In the face of low sales, Rhino has concentrated on rereleasing classics from such stars as Robert Klein, Albert Brooks and Bob Newhart. “We felt it was almost an obligation, if not a labor of love, to resurrect these,” says Myers. Some of these records have performed well, like a four-CD box set of the “2000 Year Old Man” records by Mel Brooks and Carl Reiner, which has sold 30,000 copies. But most tend to sell in the 8,000-15,000 range. “These older records cater to such a small audience,” says Musicland’s Levin. “I’m 39, and if you’re not at least that old, the thing you might know about Bob Newhart is that he’s the spokesperson for Norwest banks.”
Buyers may have lost interest in comedy albums, but comics have not. “I became a stand-up because of comedy records,” says comedian/actor Dana Gould (“Working”), who just released his first album “Fun House.” “My older brother had the first two George Carlin albums when I was in about fifth or sixth grade, and I just played the grooves off them.”

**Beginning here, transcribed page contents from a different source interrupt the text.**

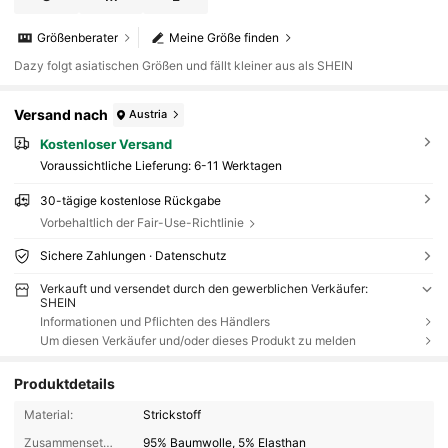
Größenberater
Meine Größe finden
Dazy folgt asiatischen Größen und fällt kleiner aus als SHEIN
Versand nach
Austria
Kostenloser Versand
Voraussichtliche Lieferung:
6-11 Werktagen
30-tägige kostenlose Rückgabe
Vorbehaltlich der Fair-Use-Richtlinie
Sichere Zahlungen · Datenschutz
Verkauft und versendet durch den gewerblichen Verkäufer:
SHEIN
Informationen und Pflichten des Händlers
Um diesen Verkäufer und/oder dieses Produkt zu melden
Produktdetails
Material:
Strickstoff
Zusammensetzung:
95% Baumwolle, 5% Elasthan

Gould, 33, a stand-up since 1982, has performed in four of his own HBO specials. Yet he’s convinced that his CD is the purest legacy of his comedy: “People look at my special from four years ago, and the material was funny. But what people say is, ‘Oh God, look, you’ve got sideburns!’ But if you listen to a George Carlin album, you’re not distracted by the fact that he’s wearing bellbottoms. You just hear the fantastic material.”